Évidemment, on ne transforme pas une cuisine d'hôpital traditionnelle en service quasi hôtelier sans heurts. «Ç'a été un choc, un défi côté organisation, mais c'est faisable», indique M. Lapointe. Le personnel n'est pas plus nombreux, mais les tâches ont été revues. «On a moins de personnes aux lignes d'assemblage, plus de cuisiniers et de livreurs», explique-t-il.

Des plats comme la casserole de pois chiches sont congelés en portion individuelle, puis réchauffés. D'autres, sautés ou boeuf haché, sont cuits à la minute. «Côté qualité et fraîcheur, c'est de loin supérieur, estime Pierre-Marc Poirier, chef des opérations, croisé en pleine période de pointe du midi. Et la température des mets est plus adéquate.»

Autre avantage: le gaspillage est réduit du quart. «On jette 25% moins de nourriture à la poubelle», dit M. Lapointe. En cas de petite faim, les malades peuvent commander une demi-portion ou se contenter d'un bagel ou d'un fruit.
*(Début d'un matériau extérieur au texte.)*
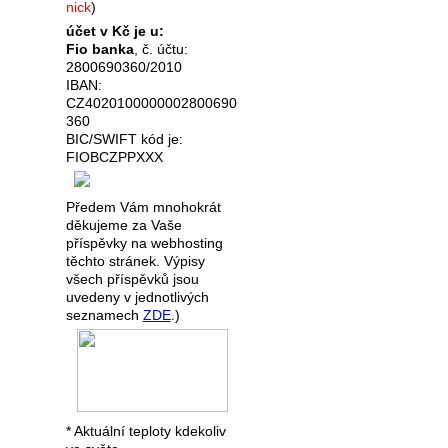
nick
)
účet v Kč je u:
Fio banka
, č. účtu:
2800690360/2010
IBAN:
CZ4020100000002800690
360
BIC/SWIFT kód je:
FIOBCZPPXXX
Předem Vám mnohokrát
děkujeme za Vaše
příspěvky na webhosting
těchto stránek. Výpisy
všech příspěvků jsou
uvedeny v jednotlivých
seznamech
ZDE
.)
* Aktuální teploty kdekoliv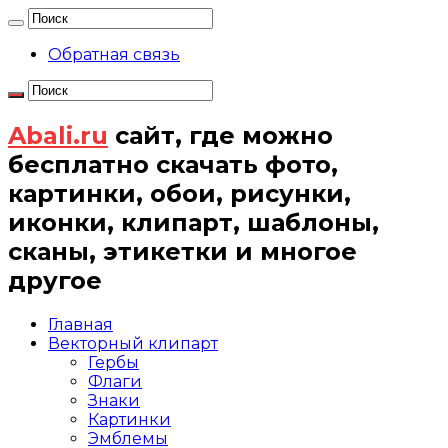
Обратная связь
Abali.ru
сайт, где можно
бесплатно скачать фото,
картинки, обои, рисунки,
иконки, клипарт, шаблоны,
сканы, этикетки и многое
другое
Главная
Векторный клипарт
Гербы
Флаги
Знаки
Картинки
Эмблемы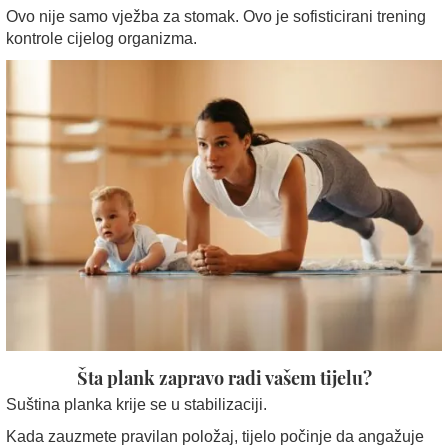
Ovo nije samo vježba za stomak. Ovo je sofisticirani trening
kontrole cijelog organizma.
Šta plank zapravo radi vašem tijelu?
Suština planka krije se u stabilizaciji.
Kada zauzmete pravilan položaj, tijelo počinje da angažuje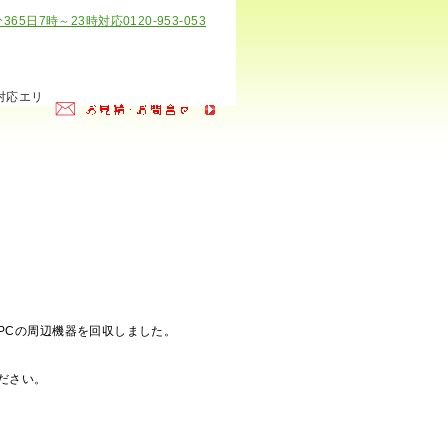
）
PCの周辺機器を回収しました。
ださい。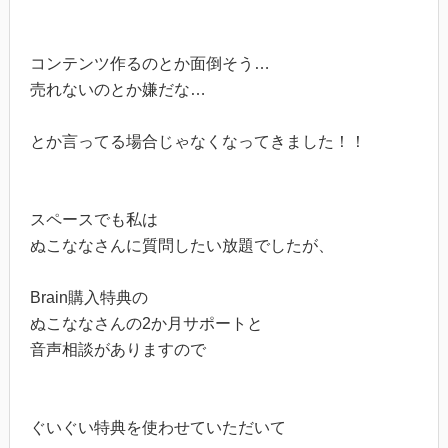
コンテンツ作るのとか面倒そう…
売れないのとか嫌だな…
とか言ってる場合じゃなくなってきました！！
スペースでも私は
ぬこななさんに質問したい放題でしたが、
Brain購入特典の
ぬこななさんの2か月サポートと
音声相談がありますので
ぐいぐい特典を使わせていただいて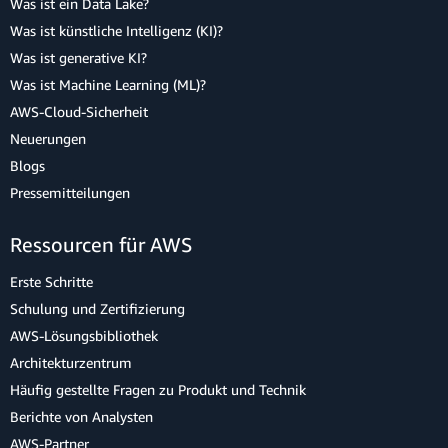
Was ist ein Data Lake?
Was ist künstliche Intelligenz (KI)?
Was ist generative KI?
Was ist Machine Learning (ML)?
AWS-Cloud-Sicherheit
Neuerungen
Blogs
Pressemitteilungen
Ressourcen für AWS
Erste Schritte
Schulung und Zertifizierung
AWS-Lösungsbibliothek
Architekturzentrum
Häufig gestellte Fragen zu Produkt und Technik
Berichte von Analysten
AWS-Partner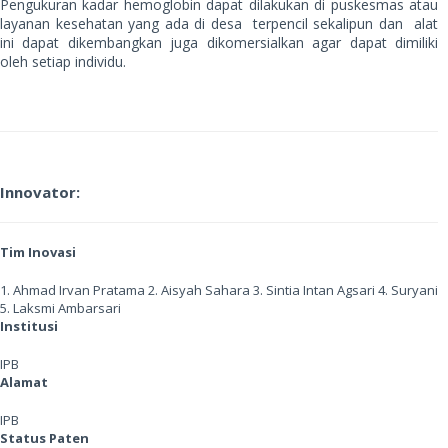
Pengukuran kadar hemoglobin dapat dilakukan di puskesmas atau
layanan kesehatan yang ada di desa terpencil sekalipun dan alat
ini dapat dikembangkan juga dikomersialkan agar dapat dimiliki
oleh setiap individu.
Innovator:
Tim Inovasi
1. Ahmad Irvan Pratama 2. Aisyah Sahara 3. Sintia Intan Agsari 4. Suryani
5. Laksmi Ambarsari
Institusi
IPB
Alamat
IPB
Status Paten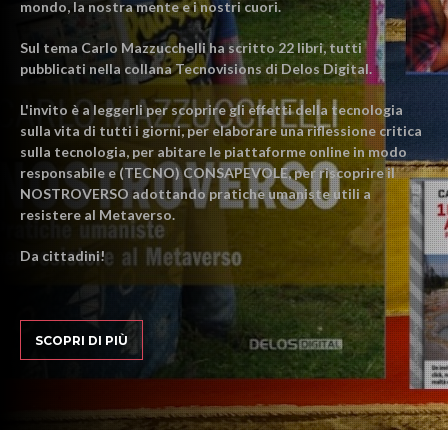
mondo, la nostra mente e i nostri cuori.
Sul tema Carlo Mazzucchelli ha scritto 22 libri, tutti
pubblicati nella collana Tecnovisions di Delos Digital.
L'invito è a leggerli per scoprire gli effetti della tecnologia
sulla vita di tutti i giorni, per elaborare una riflessione critica
sulla tecnologia, per abitare le piattaforme online in modo
responsabile e (TECNO) CONSAPEVOLE, per riscoprire il
NOSTROVERSO adottando pratiche umaniste utili a
resistere al Metaverso.
Da cittadini!
SCOPRI DI PIÙ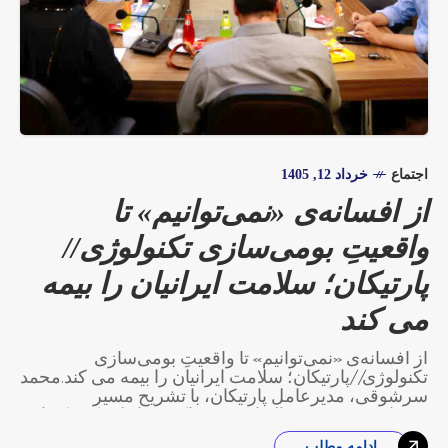
اجتماع
خرداد 12, 1405
از افسانه‌ی «نمی‌توانیم» تا
واقعیتِ بومی‌سازی تکنولوژی//
پارتیکان؛ سلامت ایرانیان را بیمه
می کند
از افسانه‌ی «نمی‌توانیم» تا واقعیتِ بومی‌سازی
تکنولوژی//پارتیکان؛ سلامت ایرانیان را بیمه می کند.محمد
سرشوقی، مدیرعامل پارتیکان، با تشریح مسیر
پرفرازونشیب ۱۳ ساله از ۱۳۹۰ تاکنون، اعلام کرد که این
مجموعه موفق شده قیمت تمام‌شده‌ی ایزومالت را از ۲.۶
ادامه مطلب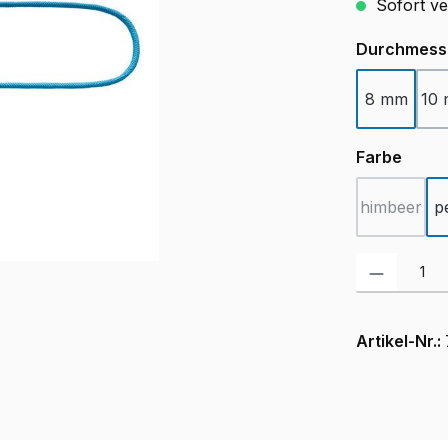
Sofort ver
Durchmess
8 mm
10
ausw
Farbe
himbeer
p
(Diese Op
Produkt Anzah
Artikel-Nr.:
«Pour les gens hospitalisés pour une courte durée, c'est une belle initiative, qui amène plus de flexibilité, observe Denise Ouellet, professeure en nutrition à l'Université Laval. En plus longue durée, ça devient toutefois comme aller au même resto tous les jours, c'est plus limité.»

«Dans un hôpital, les patients n'ont pas beaucoup le contrôle, fait valoir M. Lapointe. Si au moins ils ont le contrôle sur leur nourriture, c'est une plus-value à leur offrir.» Le Menu à la carte sera implanté au nouvel hôpital du campus Glen, dès son ouverture en 2014.

***

Fin des légumes bios à l'hôpital Jean-Talon

Verdir un hôpital n'est pas évident. L'hôpital Jean-Talon a acheté des légumes biologiques pendant quatre ans grâce à Équiterre, mais l'expérience ne sera pas renouvelée cette année. «Le camion de leur fermier s'est brisé», a expliqué Isabelle St-Germain, coordonnatrice générale adjointe d'Équiterre.
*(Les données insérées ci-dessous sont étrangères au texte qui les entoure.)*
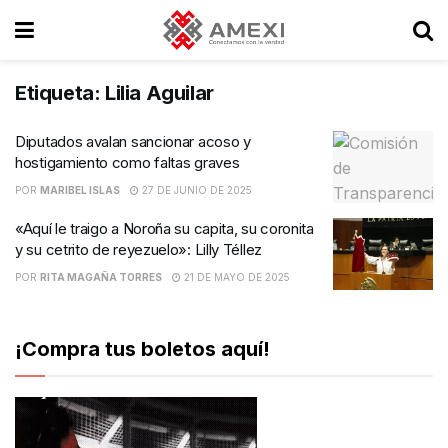
Etiqueta:
Lilia Aguilar
Diputados avalan sancionar acoso y
hostigamiento como faltas graves
POR
MARIBEL ISLAS
27 DE JUNIO DE 2025
«Aquí le traigo a Noroña su capita, su coronita
y su cetrito de reyezuelo»: Lilly Téllez
POR
RITA MAGAÑA TORRES
21 DE MAYO DE 2025
¡Compra tus boletos aquí!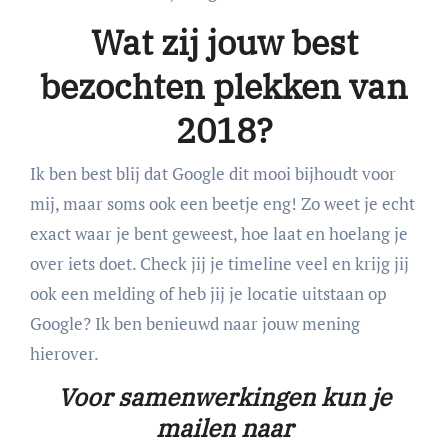
Wat zij jouw best
bezochten plekken van
2018?
Ik ben best blij dat Google dit mooi bijhoudt voor
mij, maar soms ook een beetje eng! Zo weet je echt
exact waar je bent geweest, hoe laat en hoelang je
over iets doet. Check jij je timeline veel en krijg jij
ook een melding of heb jij je locatie uitstaan op
Google? Ik ben benieuwd naar jouw mening
hierover.
Voor samenwerkingen kun je
mailen naar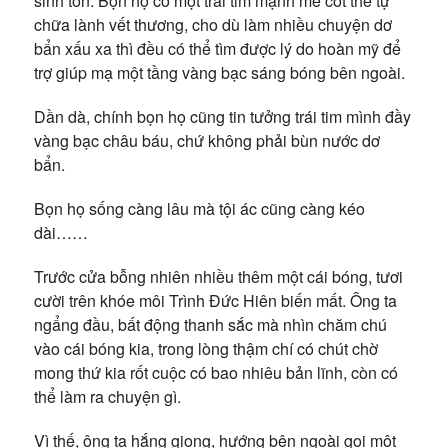
sinh tồn. Bọn họ có một trái tim mạnh mẽ cót thể tự
chữa lành vết thương, cho dù làm nhiều chuyện dơ
bẩn xấu xa thì đều có thể tìm được lý do hoàn mỹ để
trợ giúp mạ một tầng vàng bạc sáng bóng bên ngoài.
Dần dà, chính bọn họ cũng tin tưởng trái tim mình đầy
vàng bạc châu báu, chứ không phải bùn nước dơ
bẩn.
Bọn họ sống càng lâu mà tội ác cũng càng kéo
dài……
Trước cửa bỗng nhiên nhiều thêm một cái bóng, tươi
cười trên khóe môi Trình Đức Hiên biến mất. Ông ta
ngẩng đầu, bất động thanh sắc mà nhìn chăm chú
vào cái bóng kia, trong lòng thậm chí có chút chờ
mong thứ kia rốt cuộc có bao nhiêu bản lĩnh, còn có
thể làm ra chuyện gì.
Vì thế, ông ta hắng giọng, hướng bên ngoài gọi một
Plusieurs obstacles se dressent quand un fermier veut alimenter un hôpital: les volumes produits ne sont pas assez gros, la main-d'oeuvre de l'institution est insuffisante pour laver et peler les légumes, la politique d'achat oblige à choisir le plus bas soumissionnaire, etc. Rien d'insurmontable si le gouvernement veut réellement favoriser l'achat local, a plaidé Mme St-Germain.

***

Un menu à la carte au futur CHUM

À partir de 2016, le futur CHUM offrira lui aussi un menu à la carte. La distribution de plateaux-repas traditionnels sera toujours assurée. «Mais on souhaite y ajouter un service de type hôtelier, où les patients peuvent commander un repas de leur choix par l'intermédiaire d'un centre d'appel, a dit Lucie Dufresne, conseillère en communication du CHUM. Ce service alimentaire plus personnalisé sera adapté à la fois aux besoins alimentaires et thérapeutiques et aux goûts des patients.»